Coneflowers will thrive if the ground is high in organic matter. However, an excessive amount of supplemental fertilizer may cause the occurrence of leggy plants.
In fact, native plants won’t need additional feeding at all. Just a thin layer of compost will be enough for the healthy growth and abundant blooming.
Adding a 2 inches (5 cm) thick layer of mulch around your plant in the spring will improve the fertility of the ground. Also, it is crucial adding some compost over the soil at the time of planting.

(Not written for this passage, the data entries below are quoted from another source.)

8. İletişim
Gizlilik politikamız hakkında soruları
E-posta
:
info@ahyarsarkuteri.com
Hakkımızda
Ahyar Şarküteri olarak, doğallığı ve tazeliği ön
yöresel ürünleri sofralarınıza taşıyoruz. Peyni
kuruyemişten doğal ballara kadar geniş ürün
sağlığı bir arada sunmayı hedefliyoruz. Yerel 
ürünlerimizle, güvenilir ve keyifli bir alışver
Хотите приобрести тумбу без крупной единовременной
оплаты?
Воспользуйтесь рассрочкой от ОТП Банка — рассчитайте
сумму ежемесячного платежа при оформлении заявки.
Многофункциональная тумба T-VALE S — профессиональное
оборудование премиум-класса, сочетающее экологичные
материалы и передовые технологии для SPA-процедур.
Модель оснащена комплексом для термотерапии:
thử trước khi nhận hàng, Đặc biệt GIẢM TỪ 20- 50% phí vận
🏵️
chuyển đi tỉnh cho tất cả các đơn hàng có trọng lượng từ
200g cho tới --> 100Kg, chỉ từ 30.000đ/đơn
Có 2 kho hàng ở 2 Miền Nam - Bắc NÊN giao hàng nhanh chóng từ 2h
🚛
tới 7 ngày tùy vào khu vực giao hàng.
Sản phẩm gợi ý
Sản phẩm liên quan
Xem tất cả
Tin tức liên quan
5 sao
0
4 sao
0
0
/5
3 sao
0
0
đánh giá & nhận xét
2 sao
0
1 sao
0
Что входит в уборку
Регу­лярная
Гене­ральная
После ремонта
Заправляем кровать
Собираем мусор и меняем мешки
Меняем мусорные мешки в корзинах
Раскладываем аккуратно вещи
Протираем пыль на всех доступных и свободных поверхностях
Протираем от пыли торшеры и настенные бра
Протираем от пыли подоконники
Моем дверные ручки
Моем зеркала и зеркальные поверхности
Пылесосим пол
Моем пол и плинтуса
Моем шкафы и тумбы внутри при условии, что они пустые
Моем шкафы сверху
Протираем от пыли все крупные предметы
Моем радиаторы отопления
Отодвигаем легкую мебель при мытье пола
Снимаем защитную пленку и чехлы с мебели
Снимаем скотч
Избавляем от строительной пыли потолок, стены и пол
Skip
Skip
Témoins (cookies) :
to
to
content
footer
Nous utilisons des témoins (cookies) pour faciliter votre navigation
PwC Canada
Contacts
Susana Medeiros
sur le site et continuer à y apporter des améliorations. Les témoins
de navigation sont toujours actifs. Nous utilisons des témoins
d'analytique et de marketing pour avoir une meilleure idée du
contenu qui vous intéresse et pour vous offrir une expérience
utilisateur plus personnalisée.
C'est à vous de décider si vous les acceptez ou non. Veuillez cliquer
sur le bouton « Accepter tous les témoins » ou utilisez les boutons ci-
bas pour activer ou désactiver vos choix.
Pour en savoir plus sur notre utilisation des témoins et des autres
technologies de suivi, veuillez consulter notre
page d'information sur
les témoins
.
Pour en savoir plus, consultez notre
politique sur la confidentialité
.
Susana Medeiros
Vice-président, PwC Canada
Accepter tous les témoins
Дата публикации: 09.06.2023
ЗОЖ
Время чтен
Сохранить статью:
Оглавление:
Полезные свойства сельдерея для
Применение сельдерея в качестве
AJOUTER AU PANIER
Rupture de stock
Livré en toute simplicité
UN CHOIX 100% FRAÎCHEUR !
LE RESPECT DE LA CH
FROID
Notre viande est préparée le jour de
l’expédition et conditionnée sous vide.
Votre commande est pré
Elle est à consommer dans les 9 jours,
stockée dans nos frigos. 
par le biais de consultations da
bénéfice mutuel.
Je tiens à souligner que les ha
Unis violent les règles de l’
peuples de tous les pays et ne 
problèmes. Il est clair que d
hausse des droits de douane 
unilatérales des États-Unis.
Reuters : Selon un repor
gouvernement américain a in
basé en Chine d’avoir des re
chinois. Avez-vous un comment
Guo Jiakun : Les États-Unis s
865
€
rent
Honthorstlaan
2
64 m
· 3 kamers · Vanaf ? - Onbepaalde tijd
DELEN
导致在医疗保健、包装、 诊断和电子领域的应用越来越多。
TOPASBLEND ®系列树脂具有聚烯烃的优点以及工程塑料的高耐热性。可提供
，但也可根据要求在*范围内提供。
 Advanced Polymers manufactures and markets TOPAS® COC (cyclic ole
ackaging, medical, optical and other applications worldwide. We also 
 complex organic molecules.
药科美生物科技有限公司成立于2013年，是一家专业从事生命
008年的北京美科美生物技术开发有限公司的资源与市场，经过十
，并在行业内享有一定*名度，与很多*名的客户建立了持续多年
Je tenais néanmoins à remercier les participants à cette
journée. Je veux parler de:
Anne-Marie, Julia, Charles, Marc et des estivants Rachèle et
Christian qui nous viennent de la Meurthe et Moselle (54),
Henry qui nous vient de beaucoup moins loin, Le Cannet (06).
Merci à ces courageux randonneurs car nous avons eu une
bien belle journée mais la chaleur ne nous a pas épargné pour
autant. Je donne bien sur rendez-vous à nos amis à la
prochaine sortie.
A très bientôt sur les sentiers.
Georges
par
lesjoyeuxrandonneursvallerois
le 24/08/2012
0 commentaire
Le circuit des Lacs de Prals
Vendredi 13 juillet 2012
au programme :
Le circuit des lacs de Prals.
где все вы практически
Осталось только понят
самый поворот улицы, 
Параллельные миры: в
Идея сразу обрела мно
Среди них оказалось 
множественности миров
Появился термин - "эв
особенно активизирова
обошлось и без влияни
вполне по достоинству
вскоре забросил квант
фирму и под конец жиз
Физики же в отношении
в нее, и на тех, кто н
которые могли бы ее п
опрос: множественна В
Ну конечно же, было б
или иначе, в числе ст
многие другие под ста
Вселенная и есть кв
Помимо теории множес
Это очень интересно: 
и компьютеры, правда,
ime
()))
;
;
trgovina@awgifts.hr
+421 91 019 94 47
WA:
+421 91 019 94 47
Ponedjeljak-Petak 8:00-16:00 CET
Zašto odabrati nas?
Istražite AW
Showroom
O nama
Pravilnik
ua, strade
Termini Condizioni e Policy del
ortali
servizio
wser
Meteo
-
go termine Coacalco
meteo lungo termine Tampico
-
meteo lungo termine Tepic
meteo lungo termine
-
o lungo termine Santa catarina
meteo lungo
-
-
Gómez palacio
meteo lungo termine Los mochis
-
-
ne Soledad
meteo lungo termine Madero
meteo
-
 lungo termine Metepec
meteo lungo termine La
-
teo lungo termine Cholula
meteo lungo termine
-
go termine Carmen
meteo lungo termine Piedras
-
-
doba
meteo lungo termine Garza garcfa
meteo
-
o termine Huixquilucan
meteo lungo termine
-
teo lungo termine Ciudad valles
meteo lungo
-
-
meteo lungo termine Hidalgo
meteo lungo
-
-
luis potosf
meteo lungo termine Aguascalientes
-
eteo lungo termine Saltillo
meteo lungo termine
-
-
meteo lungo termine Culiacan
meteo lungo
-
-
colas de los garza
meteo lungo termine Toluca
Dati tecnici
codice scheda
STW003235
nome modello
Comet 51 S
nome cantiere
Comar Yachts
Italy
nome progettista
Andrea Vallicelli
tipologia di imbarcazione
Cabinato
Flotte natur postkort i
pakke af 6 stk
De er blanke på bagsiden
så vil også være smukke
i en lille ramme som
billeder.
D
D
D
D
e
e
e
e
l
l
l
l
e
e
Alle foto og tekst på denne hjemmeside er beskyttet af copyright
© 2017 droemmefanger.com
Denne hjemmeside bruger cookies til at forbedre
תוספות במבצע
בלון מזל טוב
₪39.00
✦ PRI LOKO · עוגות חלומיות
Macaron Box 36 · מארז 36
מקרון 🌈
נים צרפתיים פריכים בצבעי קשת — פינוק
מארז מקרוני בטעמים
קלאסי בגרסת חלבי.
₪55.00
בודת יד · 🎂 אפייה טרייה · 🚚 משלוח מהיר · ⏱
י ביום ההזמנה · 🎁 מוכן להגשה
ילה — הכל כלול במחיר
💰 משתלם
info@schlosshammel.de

Since Coneflower is a sturdy plant, it will require staking quite rarely. You may need to support it if you live in a windy region or if the stalks of your flowers are floppy and leggy because growing in full shade.
It will be enough to use one stalk and tide your plant to it with soft twine. There is also an option to place a circular stake to support clumping flowers.
Pruning and deadheading
Deadheading is an excellent way to prolong the period of your Coneflower blooming. Cut all dead flowers as soon as you notice a new bud in the leaf armpit. If you plan to propagate new plants from seeds, leave flowers at the end of the season to form seeds.
Even though you don’t need new plants, you can avoid deadheading the last crop to let seeds develop and become food for birds.
On the other hand, pruning is a convenient way to control the size of your plant and delay blooming a little bit. There is one fascinating thing when we are talking about pruning Coneflower.
If you cut some stems to approximately 30 inches (76 cm) height in early spring, you will delay their flowering. That way, uncut stems will flourish first and cut stems will ‘late’ a little bit. The result will be more-compact growth and a staggered and more extended bloom season.
Pests and Diseases
- Stem rot – This problem occurs when you overwater your flowers. Keep the soil moist but not soggy, and you won’t have any problem with rotting.
- Aster yellows – Various insects transmit this disease when the conditions of growth are not adequate. You will notice distorted, green flowers, and your plant will grow slowly and die eventually. Solve the problem by destroying the infected plants. Excellent prevention is to plant your flower in the well-draining, moderately moist ground.
- Aphids – These insects suck valuable nutrients from the foliage of your plant until killing them eventually. The honeydew they excrete will probably cause black mold along the plant’s stem. Get rid of them by applying insecticidal soap spray with a spray bottle.
- Leafhopper – These tiny green bugs cause considerable damage to leaves of your flower. The result will be the occurrence of curl, whither, and yellow leaves. Keep them under control by applying an appropriate insecticide.
- Japanese beetles – You will probably spot them in June. They may quickly destroy plants because they feed on their flowers and leaves. Destroy these bugs by applying an insecticide.
- Whiteflies – These tiny insects suck juices from leaves and stems of Coneflower. The result is the curled, distort, yellowish foliage. Unfortunately, you will have difficulties to control this condition by insecticides. The only thing you can do to get rid of these pests is to remove damaged plants. Then wash bugs away with a garden hose and apply neem oil.
- Eriophyid mites – They feed on the flower buds, which become damaged and distorted. Once they appear, you should cut the foliage to the ground and destroy them. Treat your plant with an insecticidal soap spray or handpick bugs.
- Foliar nematode – They will cause purplish, angular marks between veins of the foliage. They will become tan over time. The only way to solve this problem is to remove the infected flowers. The best solution is to prevent this condition by appropriate watering. Every time you water your plant, take care to avoid wetting stems and leaves.
- Rabbits – These cute animals are a huge problem for gardeners growing Coneflowers. They like nibbling young seedlings. Keep them far away from your flowers by applying hot pepper wax spray around your plants.